To build predictive models that are accurate and robust, it is crucial to find the input variables, or so called feature variables, that are truly predicative of the target variable. This is even more important than choosing types of predictive models. Good feature variables can greatly reduce the complexity of the modeling learning.

For example, suppose we want to build a model that predicts if a pair of vectors are parallel to each other. This is illustrated in the following chart.


We can represent the pair of vectors by all of their coordinates for the starting and ending points, i.e.,(Xa1,Ya1,Xa2,Ya2,Xb1,Yb1,Xb2,Yb2)
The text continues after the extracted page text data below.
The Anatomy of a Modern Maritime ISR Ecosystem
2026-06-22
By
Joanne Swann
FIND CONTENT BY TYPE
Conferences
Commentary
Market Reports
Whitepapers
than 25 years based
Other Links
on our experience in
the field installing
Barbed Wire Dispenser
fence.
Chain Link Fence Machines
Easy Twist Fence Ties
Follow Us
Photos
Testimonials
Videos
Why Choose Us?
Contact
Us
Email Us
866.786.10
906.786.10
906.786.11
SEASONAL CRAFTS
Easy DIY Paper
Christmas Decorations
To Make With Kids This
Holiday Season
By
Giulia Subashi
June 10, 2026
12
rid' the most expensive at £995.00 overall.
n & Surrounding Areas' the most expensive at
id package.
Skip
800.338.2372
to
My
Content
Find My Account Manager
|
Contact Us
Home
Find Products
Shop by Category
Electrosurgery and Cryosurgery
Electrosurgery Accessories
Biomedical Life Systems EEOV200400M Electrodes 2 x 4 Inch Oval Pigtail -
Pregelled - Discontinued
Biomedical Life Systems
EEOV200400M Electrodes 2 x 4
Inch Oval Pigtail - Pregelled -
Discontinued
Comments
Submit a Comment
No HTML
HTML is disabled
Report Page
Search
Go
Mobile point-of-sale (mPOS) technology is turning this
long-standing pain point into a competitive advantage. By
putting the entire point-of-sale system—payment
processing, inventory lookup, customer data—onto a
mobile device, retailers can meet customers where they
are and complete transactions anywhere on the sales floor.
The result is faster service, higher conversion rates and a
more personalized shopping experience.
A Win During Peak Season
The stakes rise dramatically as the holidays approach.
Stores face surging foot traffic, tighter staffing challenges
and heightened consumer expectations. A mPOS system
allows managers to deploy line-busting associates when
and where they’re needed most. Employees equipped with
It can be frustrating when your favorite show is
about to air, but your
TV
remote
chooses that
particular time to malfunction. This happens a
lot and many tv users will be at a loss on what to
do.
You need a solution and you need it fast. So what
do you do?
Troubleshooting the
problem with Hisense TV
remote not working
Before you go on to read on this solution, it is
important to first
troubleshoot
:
Suppose we have a few hundred of training samples (pairs of vectors) that are marked as parallel or not. The following are some examples.

Sample 1: variables (0,0,1,1,1,0,2,1) target: yes (parallel)
Sample 2: variables (0,0,2,2,2,0,4,2) target: yes (parallel)
Sample 3: variables (0,0,2,2,2,0,4,4) target: no (parallel)
......

However, it would be extremely challenging if we use (Xa1,Ya1,Xa2,Ya2,Xb1,Yb1,Xb2,Yb2) as input variables to build predictive models. Probably, most of the models will perform very poorly and are useless.

If we realize that we can compare the angles of the two vectors to decide if they are parallel, we can build two new variables using atan functions as the following.
(atan((Ya2-Ya1)/(Xa2-Xa1)), atan((Yb2-Yb1)/(Xb2-Xb1))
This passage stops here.